Il non-detto emerge da interviste e dichiarazioni dei leader europei della Nato, sconcertati, come tutti, dall’improvvisazione e approssimazione dimostrate dall’amministrazione americana. Boris Johnson, secondo fonti del Wall Street Journal, avrebbe chiesto invano di parlare al telefono con Joe Biden, rimanendo in attesa per un giorno e mezzo. Il presidente era letteralmente irreperibile nei giorni più tragici della presa del potere dei Talebani in Afghanistan, non solo per i giornalisti, ma, evidentemente, anche per gli alleati europei. Parole durissime, nei suoi confronti, sono state espresse dal segretario alla Difesa britannico, Ben Wallace, che ha definito l’accordo con i Talebani un “trattato schifoso”. Tom Tugendhat, presidente della Commissione Affari Esteri della Camera dei Comuni, ha definito “una vergogna” il tentativo di Biden di scaricare sugli afgani la colpa della sconfitta.
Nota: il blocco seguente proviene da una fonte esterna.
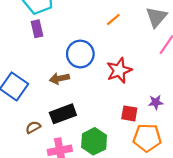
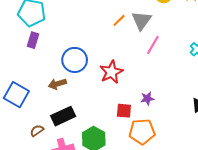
orange line: (113, 20) -> (119, 20), moved
purple rectangle: (37, 29) -> (33, 40), turned 35

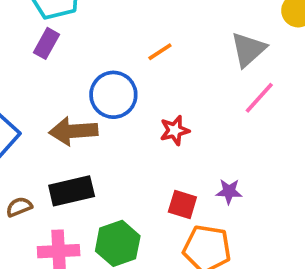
orange line: (119, 20) -> (160, 52), moved
red star: (111, 72) -> (175, 130), size x0.7
brown arrow: (57, 84) -> (73, 131), size x1.4

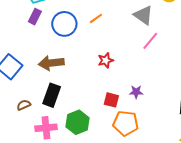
gray triangle: (248, 49) -> (143, 15), turned -40
blue circle: (113, 95) -> (64, 24), moved
black rectangle: (72, 191) -> (52, 95), turned -55

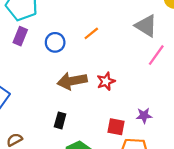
blue circle: (64, 24) -> (55, 42), size x0.7
brown arrow: (51, 63) -> (72, 81), moved
black rectangle: (52, 95) -> (60, 120), moved, size x0.6

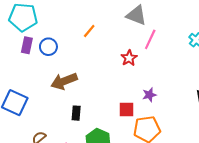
blue circle: (55, 42) -> (48, 47), moved
brown arrow: (72, 81) -> (64, 81), moved
red star: (106, 81) -> (129, 58), moved

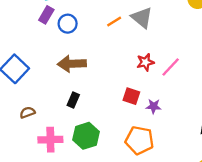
gray triangle: (136, 15) -> (142, 18), moved
pink line: (150, 39) -> (171, 67), moved
red square: (126, 109) -> (131, 96), moved

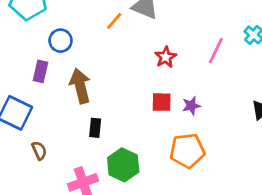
purple rectangle: (46, 15) -> (41, 71), moved
brown arrow: (72, 64) -> (80, 86), turned 96
pink line: (171, 67) -> (216, 51), moved
brown semicircle: (27, 112) -> (39, 151), moved, turned 104

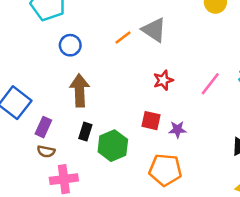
purple rectangle: (41, 71) -> (43, 127), moved
brown semicircle: (39, 151) -> (46, 151), moved, turned 114
green hexagon: (123, 165) -> (113, 146), moved

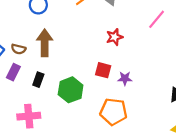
pink line: (210, 84) -> (157, 19), moved
black rectangle: (85, 132) -> (38, 80), moved
brown semicircle: (46, 151) -> (19, 49), moved

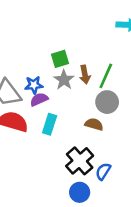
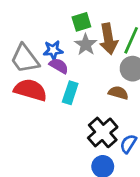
brown arrow: (85, 75) -> (108, 39), size x1.5
purple semicircle: (39, 99) -> (59, 66), turned 54

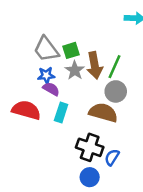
gray trapezoid: (25, 59) -> (46, 49), moved
brown semicircle: (118, 93) -> (103, 113), size x1.6
black cross: (103, 132) -> (90, 147), turned -30

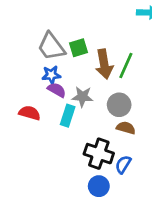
gray star: (75, 70) -> (82, 97), moved, turned -30
gray circle: (116, 91) -> (119, 105), moved
red semicircle: (26, 110) -> (30, 113), size x0.7
brown semicircle: (103, 113) -> (126, 128), moved, size x0.6

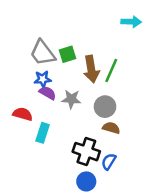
cyan rectangle: (68, 116) -> (43, 133), moved

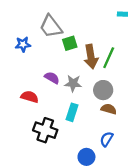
gray trapezoid: (43, 53) -> (51, 27), moved
blue star: (43, 79) -> (23, 44), moved
cyan rectangle: (43, 133) -> (72, 112), moved
black cross: (86, 152) -> (45, 130), moved

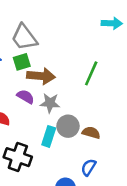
green square: (70, 43) -> (22, 62), moved
brown arrow: (91, 57) -> (41, 76), moved, turned -75
gray circle: (103, 90) -> (68, 126), moved

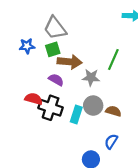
gray star: (50, 103) -> (91, 77), moved
black cross: (18, 157) -> (51, 108), moved

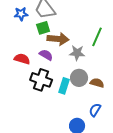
blue star: (27, 46) -> (21, 14), moved
red semicircle: (34, 99) -> (22, 59), moved

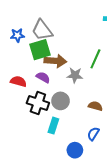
green square: (43, 28) -> (40, 50), size x1.5
gray circle: (79, 78) -> (61, 101), moved
cyan rectangle: (64, 86) -> (53, 126), moved

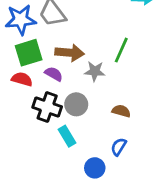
blue star: (17, 35) -> (21, 20), size x1.6
green square: (40, 50) -> (29, 53), moved
cyan rectangle: (53, 126) -> (67, 136), turned -49

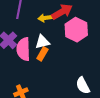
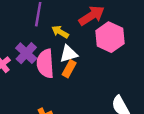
yellow arrow: (45, 18) -> (60, 32), moved, turned 40

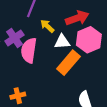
white triangle: (68, 54) -> (62, 42), moved
orange rectangle: (69, 69) -> (68, 63), moved, size x1.6

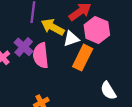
yellow arrow: (47, 26) -> (53, 27), size x1.5

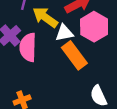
orange rectangle: (83, 58) -> (74, 55), turned -70

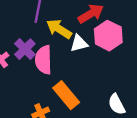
orange rectangle: (74, 55) -> (66, 95), moved

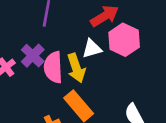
yellow arrow: (59, 29) -> (76, 68), moved, turned -140

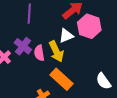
pink semicircle: (53, 67) -> (39, 53), size x0.7

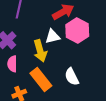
pink semicircle: (39, 53) -> (12, 64), moved
white semicircle: (103, 81) -> (72, 77), moved

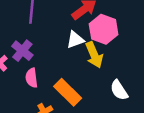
yellow arrow: (40, 51) -> (94, 55), moved
white semicircle: (72, 77) -> (119, 90), moved

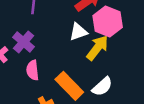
yellow arrow: (94, 55) -> (97, 48), turned -120
white semicircle: (119, 90) -> (102, 87), moved, turned -100

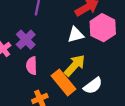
yellow arrow: (97, 48) -> (75, 65), moved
La cancelliera tedesca Angela Merkel è l’unica a capo di un governo Nato che ha esplicitamente ammesso l’errore, anche se ha distribuito la responsabilità fra tutti gli alleati («Una valutazione sbagliata. Non una valutazione sbagliata tedesca, ma una valutazione sbagliata comune»). In privato, secondo fonti giornalistiche tedesche, avrebbe detto ai suoi colleghi di governo e di partito che la ritirata di Biden sarebbe motivata dalla politica interna americana. Armin Laschet, suo probabile successore, la definisce «la più grande sconfitta della Nato sin dalla sua fondazione, ora siamo di fronte a un cambiamento epocale».

Macron stava letteralmente aspettando che il cadavere passasse sul fiume. Già nel 2019, infatti, affermava che la Nato potesse finire in “morte cerebrale”. Allora c’era ancora l’amministrazione Trump, alla testa degli Usa, ma faceva un discorso più di lungo periodo: con i Repubblicani o con i Democratici, gli Usa sarebbero diventati comunque un alleato sempre meno affidabile per gli europei. Quindi proponeva di «rivedere quel che la Nato è oggi, alla luce dell’impegno degli Stati Uniti».

Comunque è curioso constatare come, per quattro anni, gli alleati europei degli Usa abbiano temuto che Trump demolisse la Nato. Sono bastati sette mesi di amministrazione Biden per assistere a una ritirata della missione dell’Alleanza dall’Afghanistan decisa in modo pressoché unilaterale dalla sua amministrazione democratica. Tony Blair, ex premier britannico che la guerra la iniziò, nel 2001, all’indomani dell’11 settembre, assieme a George W. Bush, lamenta che ormai l’Occidente manchi di una sua visione strategica di lungo periodo.

«I politici occidentali non riescono nemmeno ad accettare di chiamarlo “islam radicale” – scrive l’ex premier britannico sul sito della sua fondazione (in lingua italiana lo potete trovare qui) - Preferiamo identificarlo come un insieme di sfide sconnesse, ciascuna da affrontare in sede separata. Se l’avessimo definita una sfida strategica, e l’avessimo vista nel suo insieme e non frazionata in parti, non avremmo mai preso la decisione di ritirarci dall’Afghanistan. Il nostro pensiero è impostato male in rapporto all’Islam radicale. Il comunismo rivoluzionario lo abbiamo riconosciuto come una minaccia di natura strategica, che ci ha richiesto di affrontarlo sia ideologicamente che con misure di sicurezza. Durò più di 70 anni. Per tutto quel tempo, non ci saremmo mai sognati di dire: “Beh, ce ne siamo occupati da molto tempo, dovremmo semplicemente arrenderci”». «Questo è ciò che dobbiamo decidere ora a proposito l’Islam radicale. È una minaccia strategica? – si chiede Blair - Se è così, come si uniscono coloro che vi si oppongono, anche all’interno dell’Islam, per sconfiggerlo?».